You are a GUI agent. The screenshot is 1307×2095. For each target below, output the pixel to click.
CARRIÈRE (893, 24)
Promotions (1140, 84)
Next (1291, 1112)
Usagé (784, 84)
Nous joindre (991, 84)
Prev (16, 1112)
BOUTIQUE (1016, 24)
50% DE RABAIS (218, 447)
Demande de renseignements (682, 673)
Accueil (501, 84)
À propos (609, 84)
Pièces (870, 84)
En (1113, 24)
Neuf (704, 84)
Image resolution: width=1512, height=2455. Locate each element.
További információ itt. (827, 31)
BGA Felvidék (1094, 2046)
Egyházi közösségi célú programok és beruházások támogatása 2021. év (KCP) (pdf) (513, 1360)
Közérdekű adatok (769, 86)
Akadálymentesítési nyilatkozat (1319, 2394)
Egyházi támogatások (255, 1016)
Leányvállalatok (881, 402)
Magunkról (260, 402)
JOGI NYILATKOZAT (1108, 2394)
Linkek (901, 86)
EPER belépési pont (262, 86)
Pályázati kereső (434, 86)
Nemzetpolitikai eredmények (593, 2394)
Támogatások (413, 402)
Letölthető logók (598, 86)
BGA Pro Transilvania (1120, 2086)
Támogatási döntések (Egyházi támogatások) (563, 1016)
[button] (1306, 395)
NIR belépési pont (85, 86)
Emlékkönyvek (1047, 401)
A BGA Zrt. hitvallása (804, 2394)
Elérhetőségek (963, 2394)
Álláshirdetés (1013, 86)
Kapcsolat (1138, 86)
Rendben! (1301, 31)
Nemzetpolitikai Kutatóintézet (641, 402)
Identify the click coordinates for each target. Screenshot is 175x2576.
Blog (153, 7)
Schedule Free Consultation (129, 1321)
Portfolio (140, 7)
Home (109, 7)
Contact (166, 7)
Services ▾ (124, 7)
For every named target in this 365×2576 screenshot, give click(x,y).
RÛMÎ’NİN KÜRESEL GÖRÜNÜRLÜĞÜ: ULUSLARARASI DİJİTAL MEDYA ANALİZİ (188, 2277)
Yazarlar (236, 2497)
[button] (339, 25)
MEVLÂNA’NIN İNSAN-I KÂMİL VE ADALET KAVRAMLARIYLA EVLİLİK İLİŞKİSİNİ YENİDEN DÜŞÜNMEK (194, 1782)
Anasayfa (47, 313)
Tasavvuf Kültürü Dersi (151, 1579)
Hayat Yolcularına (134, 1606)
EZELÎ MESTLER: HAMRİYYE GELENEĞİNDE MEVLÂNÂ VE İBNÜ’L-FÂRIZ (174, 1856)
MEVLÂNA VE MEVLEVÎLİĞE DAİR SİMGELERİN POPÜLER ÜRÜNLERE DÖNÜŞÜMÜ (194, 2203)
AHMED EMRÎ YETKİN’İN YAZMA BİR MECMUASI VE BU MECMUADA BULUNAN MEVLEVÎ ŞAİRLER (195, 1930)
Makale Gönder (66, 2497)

══════════════════════════════

THE TASK:
Looking at the data above, write out exactly the lines that start at the one containing "BGA Felvidék (1094, 2046)" and end at the one containing "Támogatások (413, 402)"; include both and nothing beyond.

ANSWER TO THIS EXERCISE:
BGA Felvidék (1094, 2046)
Egyházi közösségi célú programok és beruházások támogatása 2021. év (KCP) (pdf) (513, 1360)
Közérdekű adatok (769, 86)
Akadálymentesítési nyilatkozat (1319, 2394)
Egyházi támogatások (255, 1016)
Leányvállalatok (881, 402)
Magunkról (260, 402)
JOGI NYILATKOZAT (1108, 2394)
Linkek (901, 86)
EPER belépési pont (262, 86)
Pályázati kereső (434, 86)
Nemzetpolitikai eredmények (593, 2394)
Támogatások (413, 402)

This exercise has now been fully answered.